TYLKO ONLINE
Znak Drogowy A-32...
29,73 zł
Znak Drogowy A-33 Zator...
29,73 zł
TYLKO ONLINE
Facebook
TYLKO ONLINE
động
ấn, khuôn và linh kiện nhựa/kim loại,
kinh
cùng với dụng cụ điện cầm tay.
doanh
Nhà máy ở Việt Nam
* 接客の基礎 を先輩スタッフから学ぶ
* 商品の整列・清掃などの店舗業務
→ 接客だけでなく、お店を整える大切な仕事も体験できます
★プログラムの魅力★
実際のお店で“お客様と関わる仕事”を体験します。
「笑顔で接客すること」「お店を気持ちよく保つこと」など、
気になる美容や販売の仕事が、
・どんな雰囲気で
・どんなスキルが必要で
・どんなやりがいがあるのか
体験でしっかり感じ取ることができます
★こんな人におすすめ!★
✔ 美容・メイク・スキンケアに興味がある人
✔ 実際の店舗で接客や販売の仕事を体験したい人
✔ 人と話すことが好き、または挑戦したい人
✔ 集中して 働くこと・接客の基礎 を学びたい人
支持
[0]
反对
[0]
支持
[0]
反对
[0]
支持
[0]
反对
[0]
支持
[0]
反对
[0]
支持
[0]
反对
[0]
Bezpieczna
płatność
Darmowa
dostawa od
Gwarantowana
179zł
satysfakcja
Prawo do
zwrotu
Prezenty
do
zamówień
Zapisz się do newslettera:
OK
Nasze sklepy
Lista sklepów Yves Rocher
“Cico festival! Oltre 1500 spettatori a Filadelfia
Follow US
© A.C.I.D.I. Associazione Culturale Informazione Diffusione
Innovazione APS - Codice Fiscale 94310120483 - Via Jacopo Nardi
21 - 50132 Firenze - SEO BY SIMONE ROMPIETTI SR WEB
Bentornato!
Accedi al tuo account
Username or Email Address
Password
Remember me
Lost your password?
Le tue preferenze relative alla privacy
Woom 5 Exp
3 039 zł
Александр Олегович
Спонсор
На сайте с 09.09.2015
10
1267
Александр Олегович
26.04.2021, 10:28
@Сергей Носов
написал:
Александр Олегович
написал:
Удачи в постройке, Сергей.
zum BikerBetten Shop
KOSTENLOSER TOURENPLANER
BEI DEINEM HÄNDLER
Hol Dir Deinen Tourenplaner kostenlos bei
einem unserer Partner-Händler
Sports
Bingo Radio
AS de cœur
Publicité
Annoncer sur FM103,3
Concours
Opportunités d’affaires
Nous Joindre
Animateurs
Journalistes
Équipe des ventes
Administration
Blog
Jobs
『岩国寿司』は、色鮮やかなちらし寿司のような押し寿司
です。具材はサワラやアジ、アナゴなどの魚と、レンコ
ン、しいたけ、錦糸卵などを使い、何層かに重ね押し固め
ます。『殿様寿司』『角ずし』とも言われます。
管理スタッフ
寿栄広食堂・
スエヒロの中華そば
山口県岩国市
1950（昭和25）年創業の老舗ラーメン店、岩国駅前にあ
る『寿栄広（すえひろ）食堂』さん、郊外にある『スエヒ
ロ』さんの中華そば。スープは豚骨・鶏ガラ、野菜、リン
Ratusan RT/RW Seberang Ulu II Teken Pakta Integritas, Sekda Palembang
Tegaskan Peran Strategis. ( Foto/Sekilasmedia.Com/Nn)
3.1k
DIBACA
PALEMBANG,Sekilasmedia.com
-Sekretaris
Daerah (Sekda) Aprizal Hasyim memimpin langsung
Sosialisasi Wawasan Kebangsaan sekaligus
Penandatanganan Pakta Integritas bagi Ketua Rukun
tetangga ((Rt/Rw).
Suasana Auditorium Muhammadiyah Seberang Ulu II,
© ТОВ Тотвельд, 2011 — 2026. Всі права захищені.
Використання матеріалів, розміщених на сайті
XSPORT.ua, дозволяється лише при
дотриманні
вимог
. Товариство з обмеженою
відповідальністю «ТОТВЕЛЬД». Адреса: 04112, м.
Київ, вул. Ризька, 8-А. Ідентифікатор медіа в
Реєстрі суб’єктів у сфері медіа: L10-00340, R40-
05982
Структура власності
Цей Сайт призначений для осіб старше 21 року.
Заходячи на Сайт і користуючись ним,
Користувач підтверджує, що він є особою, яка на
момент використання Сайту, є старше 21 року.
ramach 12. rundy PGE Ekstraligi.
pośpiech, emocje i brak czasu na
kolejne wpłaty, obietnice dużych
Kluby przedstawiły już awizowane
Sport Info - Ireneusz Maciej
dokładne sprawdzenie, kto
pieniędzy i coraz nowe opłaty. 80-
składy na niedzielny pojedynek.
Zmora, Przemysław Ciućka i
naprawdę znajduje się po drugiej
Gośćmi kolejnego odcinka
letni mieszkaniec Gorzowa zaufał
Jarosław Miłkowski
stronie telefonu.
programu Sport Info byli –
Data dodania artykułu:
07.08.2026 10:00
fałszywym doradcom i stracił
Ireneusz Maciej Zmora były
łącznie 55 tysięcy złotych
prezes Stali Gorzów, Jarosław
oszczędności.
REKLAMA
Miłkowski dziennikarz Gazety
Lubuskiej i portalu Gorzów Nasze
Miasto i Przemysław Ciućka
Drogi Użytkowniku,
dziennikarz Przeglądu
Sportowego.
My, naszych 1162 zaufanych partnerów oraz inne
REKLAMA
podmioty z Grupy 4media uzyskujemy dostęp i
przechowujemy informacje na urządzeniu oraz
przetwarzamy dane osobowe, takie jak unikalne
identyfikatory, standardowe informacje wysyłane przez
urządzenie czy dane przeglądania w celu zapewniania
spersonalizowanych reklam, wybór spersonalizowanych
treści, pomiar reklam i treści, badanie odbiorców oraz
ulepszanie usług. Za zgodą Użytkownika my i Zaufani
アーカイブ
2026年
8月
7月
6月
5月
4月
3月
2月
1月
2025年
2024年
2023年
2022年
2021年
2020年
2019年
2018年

TO DO - A faithful, complete reproduction of the listing above is requested.

SOLUTION TO THE PROBLEM -
TYLKO ONLINE
Znak Drogowy A-32...
29,73 zł
Znak Drogowy A-33 Zator...
29,73 zł
TYLKO ONLINE
Facebook
TYLKO ONLINE
động
ấn, khuôn và linh kiện nhựa/kim loại,
kinh
cùng với dụng cụ điện cầm tay.
doanh
Nhà máy ở Việt Nam
* 接客の基礎 を先輩スタッフから学ぶ
* 商品の整列・清掃などの店舗業務
→ 接客だけでなく、お店を整える大切な仕事も体験できます
★プログラムの魅力★
実際のお店で“お客様と関わる仕事”を体験します。
「笑顔で接客すること」「お店を気持ちよく保つこと」など、
気になる美容や販売の仕事が、
・どんな雰囲気で
・どんなスキルが必要で
・どんなやりがいがあるのか
体験でしっかり感じ取ることができます
★こんな人におすすめ!★
✔ 美容・メイク・スキンケアに興味がある人
✔ 実際の店舗で接客や販売の仕事を体験したい人
✔ 人と話すことが好き、または挑戦したい人
✔ 集中して 働くこと・接客の基礎 を学びたい人
支持
[0]
反对
[0]
支持
[0]
反对
[0]
支持
[0]
反对
[0]
支持
[0]
反对
[0]
支持
[0]
反对
[0]
Bezpieczna
płatność
Darmowa
dostawa od
Gwarantowana
179zł
satysfakcja
Prawo do
zwrotu
Prezenty
do
zamówień
Zapisz się do newslettera:
OK
Nasze sklepy
Lista sklepów Yves Rocher
“Cico festival! Oltre 1500 spettatori a Filadelfia
Follow US
© A.C.I.D.I. Associazione Culturale Informazione Diffusione
Innovazione APS - Codice Fiscale 94310120483 - Via Jacopo Nardi
21 - 50132 Firenze - SEO BY SIMONE ROMPIETTI SR WEB
Bentornato!
Accedi al tuo account
Username or Email Address
Password
Remember me
Lost your password?
Le tue preferenze relative alla privacy
Woom 5 Exp
3 039 zł
Александр Олегович
Спонсор
На сайте с 09.09.2015
10
1267
Александр Олегович
26.04.2021, 10:28
@Сергей Носов
написал:
Александр Олегович
написал:
Удачи в постройке, Сергей.
zum BikerBetten Shop
KOSTENLOSER TOURENPLANER
BEI DEINEM HÄNDLER
Hol Dir Deinen Tourenplaner kostenlos bei
einem unserer Partner-Händler
Sports
Bingo Radio
AS de cœur
Publicité
Annoncer sur FM103,3
Concours
Opportunités d’affaires
Nous Joindre
Animateurs
Journalistes
Équipe des ventes
Administration
Blog
Jobs
『岩国寿司』は、色鮮やかなちらし寿司のような押し寿司
です。具材はサワラやアジ、アナゴなどの魚と、レンコ
ン、しいたけ、錦糸卵などを使い、何層かに重ね押し固め
ます。『殿様寿司』『角ずし』とも言われます。
管理スタッフ
寿栄広食堂・
スエヒロの中華そば
山口県岩国市
1950（昭和25）年創業の老舗ラーメン店、岩国駅前にあ
る『寿栄広（すえひろ）食堂』さん、郊外にある『スエヒ
ロ』さんの中華そば。スープは豚骨・鶏ガラ、野菜、リン
Ratusan RT/RW Seberang Ulu II Teken Pakta Integritas, Sekda Palembang
Tegaskan Peran Strategis. ( Foto/Sekilasmedia.Com/Nn)
3.1k
DIBACA
PALEMBANG,Sekilasmedia.com
-Sekretaris
Daerah (Sekda) Aprizal Hasyim memimpin langsung
Sosialisasi Wawasan Kebangsaan sekaligus
Penandatanganan Pakta Integritas bagi Ketua Rukun
tetangga ((Rt/Rw).
Suasana Auditorium Muhammadiyah Seberang Ulu II,
© ТОВ Тотвельд, 2011 — 2026. Всі права захищені.
Використання матеріалів, розміщених на сайті
XSPORT.ua, дозволяється лише при
дотриманні
вимог
. Товариство з обмеженою
відповідальністю «ТОТВЕЛЬД». Адреса: 04112, м.
Київ, вул. Ризька, 8-А. Ідентифікатор медіа в
Реєстрі суб’єктів у сфері медіа: L10-00340, R40-
05982
Структура власності
Цей Сайт призначений для осіб старше 21 року.
Заходячи на Сайт і користуючись ним,
Користувач підтверджує, що він є особою, яка на
момент використання Сайту, є старше 21 року.
ramach 12. rundy PGE Ekstraligi.
pośpiech, emocje i brak czasu na
kolejne wpłaty, obietnice dużych
Kluby przedstawiły już awizowane
Sport Info - Ireneusz Maciej
dokładne sprawdzenie, kto
pieniędzy i coraz nowe opłaty. 80-
składy na niedzielny pojedynek.
Zmora, Przemysław Ciućka i
naprawdę znajduje się po drugiej
Gośćmi kolejnego odcinka
letni mieszkaniec Gorzowa zaufał
Jarosław Miłkowski
stronie telefonu.
programu Sport Info byli –
Data dodania artykułu:
07.08.2026 10:00
fałszywym doradcom i stracił
Ireneusz Maciej Zmora były
łącznie 55 tysięcy złotych
prezes Stali Gorzów, Jarosław
oszczędności.
REKLAMA
Miłkowski dziennikarz Gazety
Lubuskiej i portalu Gorzów Nasze
Miasto i Przemysław Ciućka
Drogi Użytkowniku,
dziennikarz Przeglądu
Sportowego.
My, naszych 1162 zaufanych partnerów oraz inne
REKLAMA
podmioty z Grupy 4media uzyskujemy dostęp i
przechowujemy informacje na urządzeniu oraz
przetwarzamy dane osobowe, takie jak unikalne
identyfikatory, standardowe informacje wysyłane przez
urządzenie czy dane przeglądania w celu zapewniania
spersonalizowanych reklam, wybór spersonalizowanych
treści, pomiar reklam i treści, badanie odbiorców oraz
ulepszanie usług. Za zgodą Użytkownika my i Zaufani
アーカイブ
2026年
8月
7月
6月
5月
4月
3月
2月
1月
2025年
2024年
2023年
2022年
2021年
2020年
2019年
2018年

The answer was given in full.